As reported in the WSJ last week, a group of California Verizon Wireless customers are suing their carrier for selling them a "disabled" Motorola V710 handset.
So let me get this right, the first "Bluetooth-enabled" handset that Verizon Wireless brought to market was disabled?
That's right.
The lawsuit rightfully contends that when a carrier advertises Bluetooth support that is must support the degree of Bluetooth that consumers come to expect. In other words, just leave the technology alone and let it work as it was intended.
Verizon wants customers to use Bluetooth only for wireless handset capabilities, not for syncing their handsets with their computers or, worse, downloading ring tones and other "premium" content from outside Verizon's walled garden. As one customer said, "It's like buying an SUV that can't go in the mud."
This is a timely lawsuit and should serve notice to all service providers who believe that consumers will passively consume what wireless features they are fed.
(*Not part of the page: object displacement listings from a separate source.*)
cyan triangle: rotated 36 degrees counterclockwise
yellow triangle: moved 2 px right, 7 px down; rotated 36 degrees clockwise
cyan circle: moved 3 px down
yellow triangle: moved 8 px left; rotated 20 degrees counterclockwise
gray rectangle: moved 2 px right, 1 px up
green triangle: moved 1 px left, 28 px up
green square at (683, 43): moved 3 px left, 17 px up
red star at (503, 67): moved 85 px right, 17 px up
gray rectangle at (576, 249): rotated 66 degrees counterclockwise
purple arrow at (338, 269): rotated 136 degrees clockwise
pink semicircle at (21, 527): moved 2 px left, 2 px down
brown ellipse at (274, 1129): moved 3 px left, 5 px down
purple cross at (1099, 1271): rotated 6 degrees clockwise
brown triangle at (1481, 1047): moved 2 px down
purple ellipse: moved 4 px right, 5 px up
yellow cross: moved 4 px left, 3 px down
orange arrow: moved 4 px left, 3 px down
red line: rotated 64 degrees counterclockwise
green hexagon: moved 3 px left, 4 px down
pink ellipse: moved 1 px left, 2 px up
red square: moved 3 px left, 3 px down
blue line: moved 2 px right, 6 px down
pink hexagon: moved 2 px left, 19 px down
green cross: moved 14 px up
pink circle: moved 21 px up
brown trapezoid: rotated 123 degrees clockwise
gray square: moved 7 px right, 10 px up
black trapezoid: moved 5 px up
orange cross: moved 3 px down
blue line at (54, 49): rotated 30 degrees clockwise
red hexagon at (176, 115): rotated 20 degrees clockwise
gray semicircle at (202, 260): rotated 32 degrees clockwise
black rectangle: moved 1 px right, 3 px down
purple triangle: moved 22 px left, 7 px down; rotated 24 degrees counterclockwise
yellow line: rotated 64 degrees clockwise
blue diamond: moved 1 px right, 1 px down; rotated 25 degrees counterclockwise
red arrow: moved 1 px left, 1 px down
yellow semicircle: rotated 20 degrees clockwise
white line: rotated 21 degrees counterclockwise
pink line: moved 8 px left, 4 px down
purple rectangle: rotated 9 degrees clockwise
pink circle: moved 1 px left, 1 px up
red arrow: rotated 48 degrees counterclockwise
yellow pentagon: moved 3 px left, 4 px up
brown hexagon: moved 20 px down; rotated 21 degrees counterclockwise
Thanks to Wi-Fi and other wireless devices, consumers are growing both savvy and demanding about wireless technology. They know what Bluetooth is capable of and they're going to be pretty upset if anyone stands in the way of that functionality. The same goes for Wi-Fi, which is gradually making its way into carrier portfolios.
Cellular carriers want to think of themselves as cable operators, who charge a monthly fee for "basic" connectivity plus make a bunch more money from "premium content." But the walled garden only works when there are walls, and thanks to a new wave of fixed wireless upstarts and newly motivated incumbents, like SBC and BellSouth, no carrier (wired or wireless) will win by walling in their customers.
The carriers of the future will tear down the walls between wired and wireless, TV and computer, home and work. The carriers of the future will function as personal systems integrators, selling services and not pipes. Verizon Wireless and Vodafone kid themselves in thinking they can control the handset manufacturers and, as a result, the consumers; it is a stopgap measure at best. Every disabled device represents a disabled business model. The walls will fall down.